Your task: Every record below should be printed again exactly, with its pictures removed.
===== Records supplied =====
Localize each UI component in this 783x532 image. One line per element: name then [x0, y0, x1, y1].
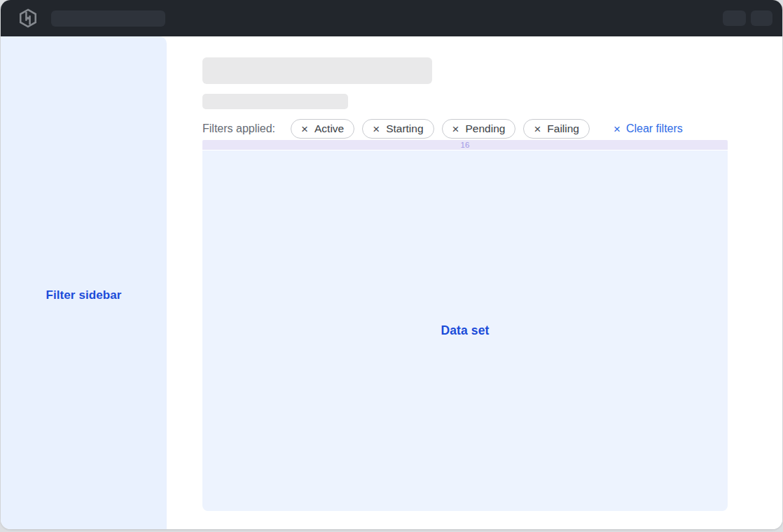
- filter-chip-label: Pending: [466, 122, 506, 135]
- dataset-header-bar: 16: [202, 140, 728, 150]
- filter-sidebar[interactable]: Filter sidebar: [1, 36, 167, 529]
- remove-filter-icon[interactable]: ×: [534, 122, 541, 134]
- remove-filter-icon[interactable]: ×: [373, 122, 380, 134]
- filters-applied-label: Filters applied:: [202, 122, 275, 135]
- filter-chip-active[interactable]: × Active: [291, 119, 354, 139]
- remove-filter-icon[interactable]: ×: [301, 122, 308, 134]
- page-title-placeholder: [202, 57, 432, 84]
- top-nav-bar: [1, 0, 782, 36]
- page-subtitle-placeholder: [202, 94, 348, 109]
- filter-chip-list: × Active × Starting × Pending × Failing: [291, 119, 590, 139]
- filter-chip-pending[interactable]: × Pending: [442, 119, 516, 139]
- main-content: Filters applied: × Active × Starting × P…: [167, 36, 782, 529]
- topbar-button-placeholder-2[interactable]: [751, 10, 772, 26]
- app-window: Filter sidebar Filters applied: × Active…: [1, 0, 782, 529]
- clear-filters-x-icon: ×: [614, 123, 621, 135]
- filter-chip-label: Failing: [547, 122, 579, 135]
- clear-filters-link[interactable]: × Clear filters: [614, 122, 683, 135]
- clear-filters-label: Clear filters: [626, 122, 683, 135]
- filter-chip-label: Active: [314, 122, 344, 135]
- filters-applied-row: Filters applied: × Active × Starting × P…: [202, 119, 728, 139]
- hashicorp-logo-icon: [18, 8, 38, 28]
- dataset-row-count: 16: [461, 141, 470, 149]
- filter-chip-failing[interactable]: × Failing: [523, 119, 590, 139]
- topbar-button-placeholder-1[interactable]: [723, 10, 746, 26]
- body-row: Filter sidebar Filters applied: × Active…: [1, 36, 782, 529]
- filter-sidebar-label: Filter sidebar: [46, 263, 121, 302]
- dataset-label: Data set: [441, 323, 490, 338]
- filter-chip-starting[interactable]: × Starting: [362, 119, 434, 139]
- search-input-placeholder[interactable]: [51, 10, 165, 27]
- remove-filter-icon[interactable]: ×: [452, 122, 459, 134]
- filter-chip-label: Starting: [386, 122, 423, 135]
- dataset-region[interactable]: Data set: [202, 150, 728, 511]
=====
Exercise response:
Localize each UI component in this 783x532 image. One line per element: name then [x0, y0, x1, y1].
- filter-chip-label: Pending: [466, 122, 506, 135]
- dataset-header-bar: 16: [202, 140, 728, 150]
- filter-sidebar[interactable]: Filter sidebar: [1, 36, 167, 529]
- remove-filter-icon[interactable]: ×: [534, 122, 541, 134]
- remove-filter-icon[interactable]: ×: [373, 122, 380, 134]
- filters-applied-label: Filters applied:: [202, 122, 275, 135]
- filter-chip-active[interactable]: × Active: [291, 119, 354, 139]
- remove-filter-icon[interactable]: ×: [301, 122, 308, 134]
- page-title-placeholder: [202, 57, 432, 84]
- top-nav-bar: [1, 0, 782, 36]
- page-subtitle-placeholder: [202, 94, 348, 109]
- filter-chip-list: × Active × Starting × Pending × Failing: [291, 119, 590, 139]
- filter-chip-pending[interactable]: × Pending: [442, 119, 516, 139]
- main-content: Filters applied: × Active × Starting × P…: [167, 36, 782, 529]
- topbar-button-placeholder-2[interactable]: [751, 10, 772, 26]
- app-window: Filter sidebar Filters applied: × Active…: [1, 0, 782, 529]
- clear-filters-x-icon: ×: [614, 123, 621, 135]
- filter-chip-label: Failing: [547, 122, 579, 135]
- clear-filters-link[interactable]: × Clear filters: [614, 122, 683, 135]
- clear-filters-label: Clear filters: [626, 122, 683, 135]
- filter-chip-label: Active: [314, 122, 344, 135]
- filters-applied-row: Filters applied: × Active × Starting × P…: [202, 119, 728, 139]
- hashicorp-logo-icon: [18, 8, 38, 28]
- dataset-row-count: 16: [461, 141, 470, 149]
- filter-chip-failing[interactable]: × Failing: [523, 119, 590, 139]
- topbar-button-placeholder-1[interactable]: [723, 10, 746, 26]
- body-row: Filter sidebar Filters applied: × Active…: [1, 36, 782, 529]
- filter-sidebar-label: Filter sidebar: [46, 263, 121, 302]
- dataset-label: Data set: [441, 323, 490, 338]
- filter-chip-starting[interactable]: × Starting: [362, 119, 434, 139]
- search-input-placeholder[interactable]: [51, 10, 165, 27]
- remove-filter-icon[interactable]: ×: [452, 122, 459, 134]
- filter-chip-label: Starting: [386, 122, 423, 135]
- dataset-region[interactable]: Data set: [202, 150, 728, 511]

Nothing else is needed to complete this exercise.